Why must all customers pay the same public offering price for a mutual fund?
The Investment Company Act requires that fund shares be sold only at the current POP described in the prospectus.
- Prohibits broker-dealers from discounting mutual fund sales charges to favored customers
- Everyone pays the same POP, subject to disclosed breakpoints, ROA, LOI, and other uniformly applied reductions permitted by the breakpoint-and-LOI exemption
Exam Tip: Gotchas
- Uniform pricing is why a rep cannot "give a discount" to a friend or family member. The only permitted reductions are those disclosed in the prospectus through the breakpoint-and-LOI exemption.
What permits dividend reinvestment at NAV without a new sales charge?
A separate Investment Company Act exemption permits a fund to reinvest dividends and distributions from one fund into another fund without running afoul of the uniform-price constraint.
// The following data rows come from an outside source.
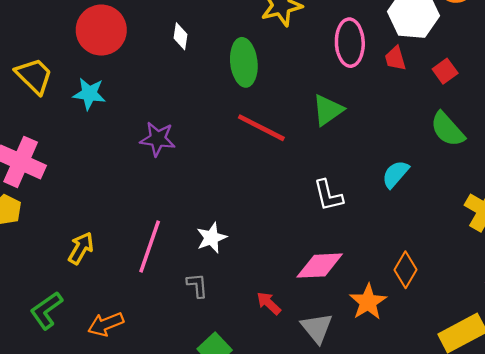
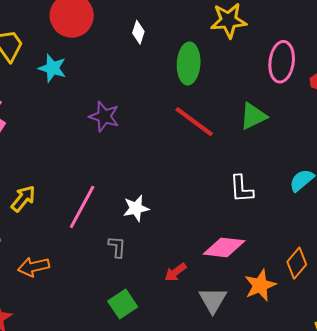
red arrow: (269, 303) -> (175, 272), turned -90

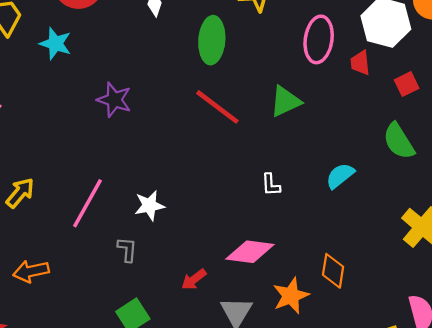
white L-shape: (242, 189) -> (271, 185), size x0.7
orange diamond: (297, 263) -> (333, 271), turned -32

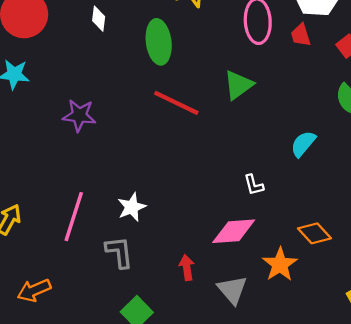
white L-shape: (271, 185) -> (254, 185), moved
gray L-shape: (127, 249) -> (119, 252), size x1.4
orange diamond: (333, 271) -> (315, 233), turned -40
red arrow: (194, 279) -> (187, 267), turned 130

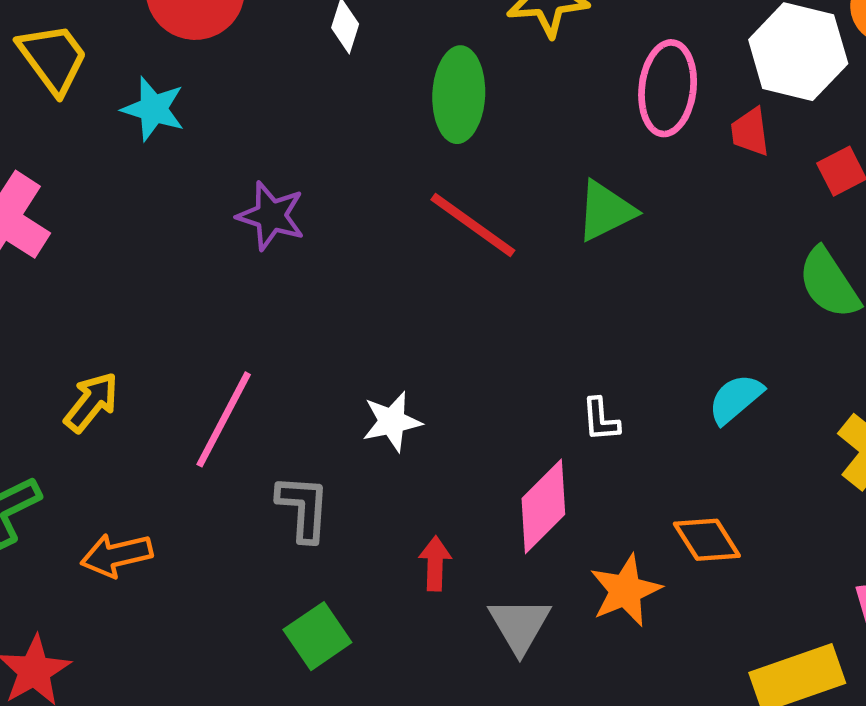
cyan semicircle: (303, 144) -> (736, 399), moved
white star: (132, 207) -> (392, 422), moved
pink diamond: (234, 231) -> (543, 506), turned -51

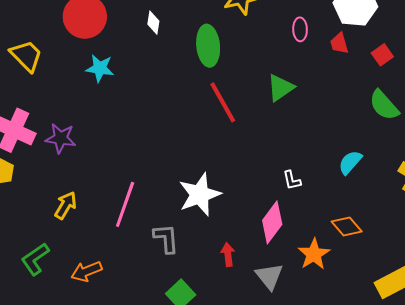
pink ellipse: (668, 88) -> (300, 29), size x0.6
cyan star: (153, 109) -> (100, 68), moved
purple star: (271, 216) -> (61, 138), moved
red line: (473, 225) -> (223, 102), turned 33
white star: (392, 422) -> (200, 195), size x1.6

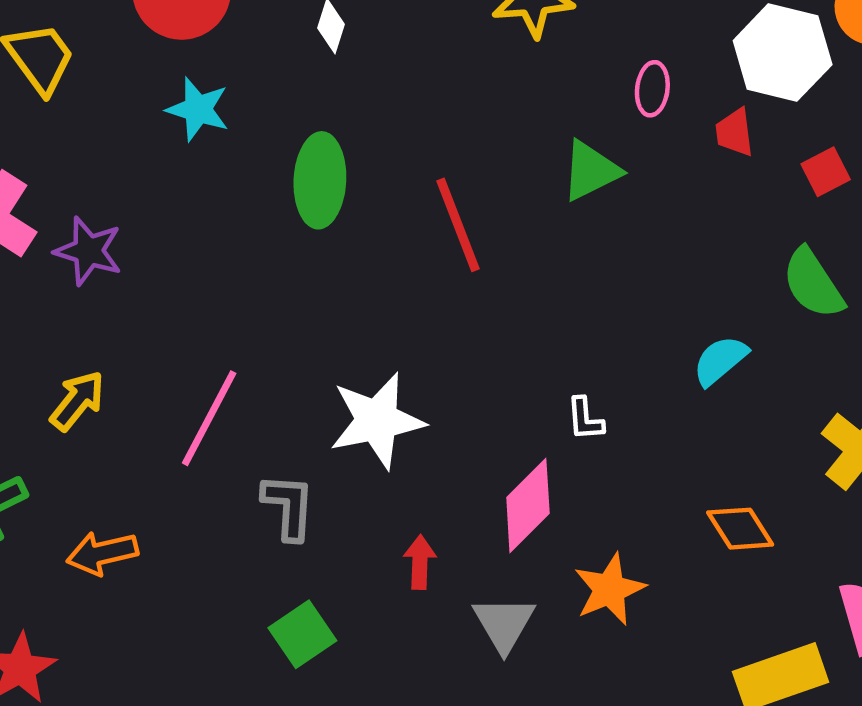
green ellipse: (208, 46) -> (320, 180), moved
green triangle: (280, 88) -> (591, 171), moved
cyan semicircle: (350, 162) -> (720, 360), moved
orange diamond: (347, 227) -> (740, 529), moved

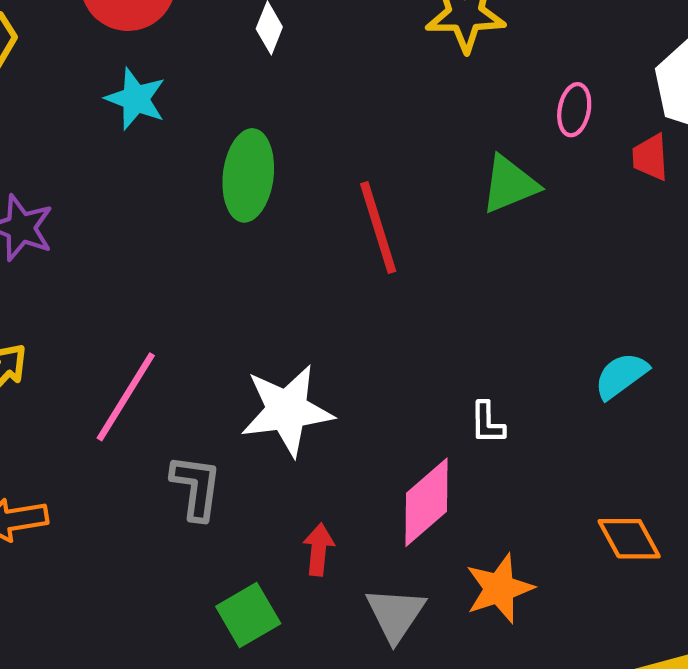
green square: (302, 634) -> (248, 615), moved

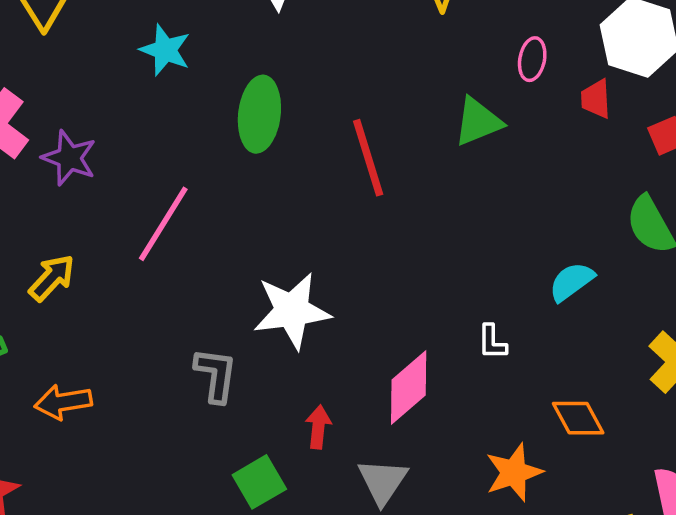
pink line: (126, 397) -> (163, 224), moved
white L-shape: (487, 423) -> (492, 342), moved
orange star: (499, 588) -> (514, 472), moved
- Reinvestment of dividends and capital gains within a fund family typically occurs at NAV, without an additional sales charge
- Permits the customer to compound returns without paying the sales load twice
Exam Tip: Gotchas
- Dividend and capital gain reinvestment at NAV is standard across most mutual funds and is not treated as a new purchase for sales-charge purposes. The reinvestment is still a taxable event (see the tax-treatment section).